Reading the owner-pet sample data

Pig

author
Talend Documentation Team
EnrichVersion
6.5
EnrichProdName
Talend Data Fabric
Talend Open Studio for Big Data
Talend Big Data Platform
Talend Big Data
Talend Real-Time Big Data Platform
task
Data Governance > Third-party systems > Processing components (Integration) > Pig components
Design and Development > Third-party systems > Processing components (Integration) > Pig components
Data Quality and Preparation > Third-party systems > Processing components (Integration) > Pig components
EnrichPlatform
Talend Studio

Procedure

  1. Double-click the main tPigLoad component to open its Component view.
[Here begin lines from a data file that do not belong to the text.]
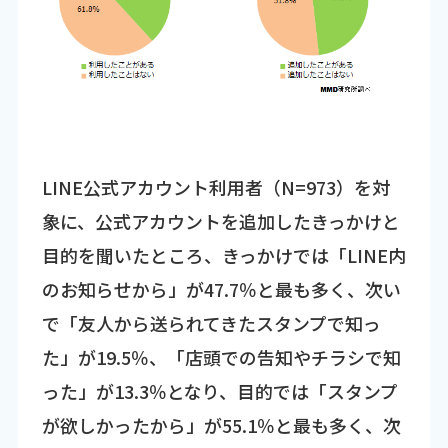
LINE公式アカウント利用者（N=973）を対
象に、公式アカウントを追加したきっかけと
目的を聞いたところ、きっかけでは「LINE内
のお知らせから」が47.7％と最も多く、次い
で「友人から送られてきたスタンプで知っ
た」が19.5％、「店頭での告知やチラシで知
った」が13.3％となり、目的では「スタンプ
が欲しかったから」が55.1％と最も多く、次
  2. Click the [...] button next to Edit schema to open the schema editor and click the [+] button three times to add three rows.
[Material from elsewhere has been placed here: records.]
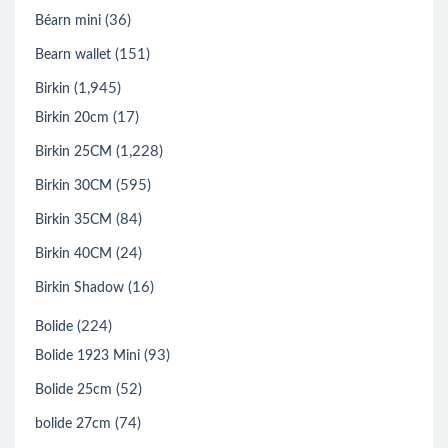
(36)
Béarn mini
(151)
Bearn wallet
(1,945)
Birkin
(17)
Birkin 20cm
(1,228)
Birkin 25CM
(595)
Birkin 30CM
(84)
Birkin 35CM
(24)
Birkin 40CM
(16)
Birkin Shadow
(224)
Bolide
(93)
Bolide 1923 Mini
(52)
Bolide 25cm
(74)
bolide 27cm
  3. In the Column column, rename the new rows to owner, pet and age, respectively, and in the Type column of the age row, select Integer.
  4. Click OK to validate these changes and accept the propagation prompted by the pop-up dialog box.
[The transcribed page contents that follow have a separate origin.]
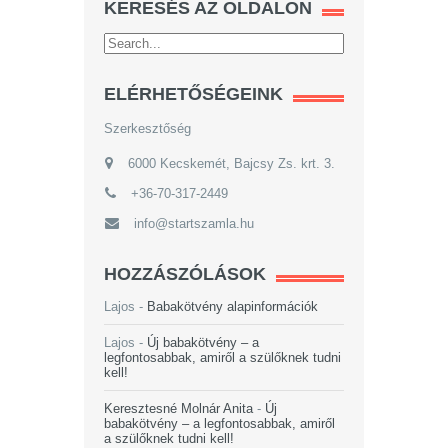
KERESÉS AZ OLDALON
ELÉRHETŐSÉGEINK
Szerkesztőség
6000 Kecskemét, Bajcsy Zs. krt. 3.
+36-70-317-2449
info@startszamla.hu
HOZZÁSZÓLÁSOK
Lajos
-
Babakötvény alapinformációk
Lajos
-
Új babakötvény – a
legfontosabbak, amiről a szülőknek tudni
kell!
Keresztesné Molnár Anita
-
Új
babakötvény – a legfontosabbak, amiről
a szülőknek tudni kell!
  5. In the Mode area, select Map/Reduce to use the remote Hadoop cluster to be used.
  6. In the Distribution and the Version lists, select the Hadoop distribution you are using. In this example, HortonWorks Data Platform V2.1.0 (Baikal) is selected.
  7. In the Load function list, select PigStorage. Then, the corresponding parameters to be set appear.
  8. In the NameNode URI and the Resource manager fields, enter the locations of those services, respectively. If you are using WebHDFS, the location should be webhdfs://masternode:portnumber; if this WebHDFS is secured with SSL, the scheme should be swebhdfs and you need to use a tLibraryLoad in the Job to load the library required by the secured WebHDFS.
  9. Select the Set Resourcemanager scheduler address check box and enter the URI of this service in the field that is displayed. This allows you to use the Scheduler service defined in the Hadoop cluster to be used. If this service is not defined in your cluster, you can ignore this step.
  10. In the User name field, enter the name of the user having the appropriate right to write data in the cluster. In this example, it is hdfs.
  11. In the Input file URI field, enter the path pointing to the relation you need to read data from. As explained previously, the relation to be read here is the one containing the owner and pet sample data.
  12. In the Field separator field, enter the separator of the data to be read. In this example, it is semicolon (;).